Runners: GitHub-Hosted vs Self-Hosted

Compare the three runner options — GitHub-hosted, larger runners, and self-hosted — and choose the right model for cost, performance, and isolation.

Every job in GitHub Actions executes on a runner — a machine that pulls the job, runs its steps, streams logs, and reports the result. GitHub gives you three runner models with very different tradeoffs.

Option 1: GitHub-Hosted Runners

The default option specified by runs-on: ubuntu-latest / windows-latest / macos-latest. GitHub provisions a fresh VM per job, runs your steps, then destroys it.

Specifications (2026)

OSvCPURAMDiskMinute multiplier
Linux (ubuntu-latest)416 GB14 GB SSD
Windows (windows-latest)416 GB14 GB SSD
macOS (macos-latest)314 GB14 GB SSD10×

Pre-installed software

Each image comes with hundreds of pre-installed tools: every major language runtime, Docker, kubectl, gh CLI, Terraform, AWS/Azure/GCP CLIs, browsers for end-to-end testing, etc.

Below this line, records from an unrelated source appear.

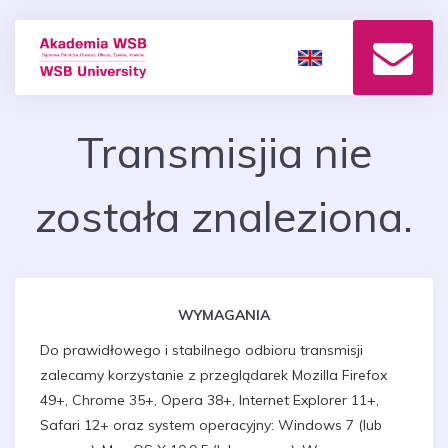
Transmisjia nie
została znaleziona.
WYMAGANIA
Do prawidłowego i stabilnego odbioru transmisji
zalecamy korzystanie z przeglądarek Mozilla Firefox
49+, Chrome 35+, Opera 38+, Internet Explorer 11+,
Safari 12+ oraz system operacyjny: Windows 7 (lub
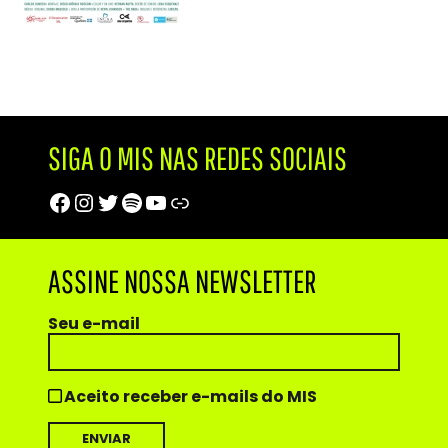
SIGA O MIS NAS REDES SOCIAIS
Facebook
Instagram
Twitter
Spotify
Youtube
Trip Advisor
ASSINE NOSSA NEWSLETTER
Seu e-mail
Aceito receber e-mails do MIS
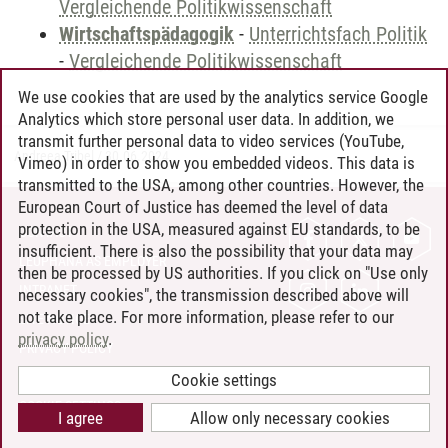
Vergleichende Politikwissenschaft
Wirtschaftspädagogik
-
Unterrichtsfach Politik
-
Vergleichende Politikwissenschaft
We use cookies that are used by the analytics service Google
Analytics which store personal user data. In addition, we
transmit further personal data to video services (YouTube,
Andreea Tribel
/
30.06.2024
Vimeo) in order to show you embedded videos. This data is
transmitted to the USA, among other countries. However, the
European Court of Justice has deemed the level of data
protection in the USA, measured against EU standards, to be
CONTACT
insufficient. There is also the possibility that your data may
LEUPHANA AS EMPLOYER
then be processed by US authorities. If you click on "Use only
INTRANET
necessary cookies", the transmission described above will
not take place. For more information, please refer to our
SITE NOTICE
privacy policy
.
PRIVACY POLICY
ACCESSIBILITY
Cookie settings
COOKIE SETTINGS
I agree
Allow only necessary cookies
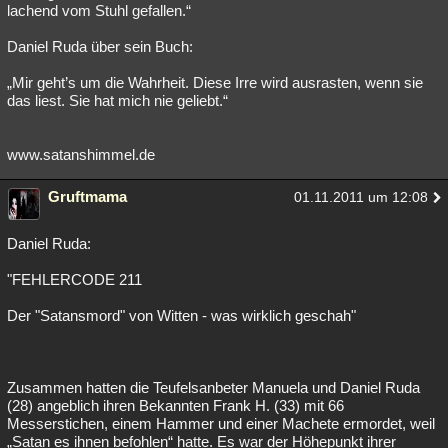
lachend vom Stuhl gefallen.“
Daniel Ruda über sein Buch:
„Mir geht’s um die Wahrheit. Diese Irre wird ausrasten, wenn sie
das liest. Sie hat mich nie geliebt.“
www.satanshimmel.de
Gruftmama
01.11.2011 um 12:08
Daniel Ruda:
"FEHLERCODE 211
Der "Satansmord" von Witten - was wirklich geschah"
Zusammen hatten die Teufelsanbeter Manuela und Daniel Ruda
(28) angeblich ihren Bekannten Frank H. (33) mit 66
Messerstichen, einem Hammer und einer Machete ermordet, weil
„Satan es ihnen befohlen“ hatte. Es war der Höhepunkt ihrer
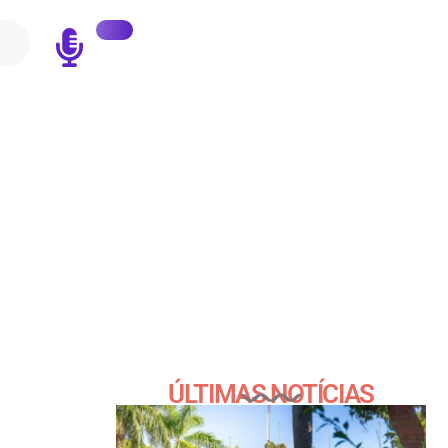
ÚLTIMAS NOTÍCIAS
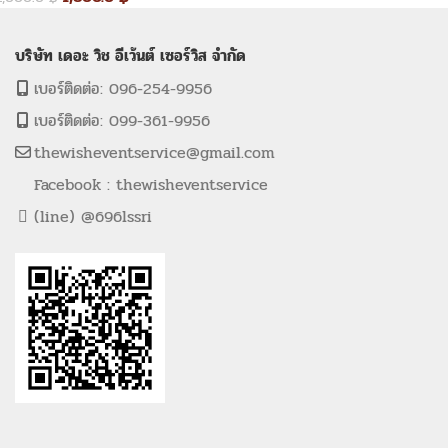
บริษัท เดอะ วิช อีเว้นต์ เซอร์วิส จำกัด
เบอร์ติดต่อ: 096-254-9956
เบอร์ติดต่อ: 099-361-9956
thewisheventservice@gmail.com
Facebook : thewisheventservice
(line) @696lssri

The full lists are maintained at github.com/actions/runner-images.

When GitHub-hosted is the right choice

  • Open source projects (free, unlimited minutes for public repos)
  • Small-to-medium private teams
  • Workloads that fit comfortably in 4 vCPU / 16 GB
  • You don't want to operate runner infrastructure

Option 2: Larger Runners

For builds that need more horsepower, GitHub sells larger runners — same managed model, beefier hardware:

SizevCPURAM
4-core416 GB
8-core832 GB
16-core1664 GB
32-core32128 GB
64-core64256 GB
96-core96384 GB

ARM64 and GPU larger runners are also available. Pricing scales linearly with size. Specify them with a custom runs-on label configured in your org/repo settings.

Option 3: Self-Hosted Runners

You install the runner agent on your own machine — bare metal, VM, container, or Kubernetes pod. Jobs queued with the matching label dispatch to your runners.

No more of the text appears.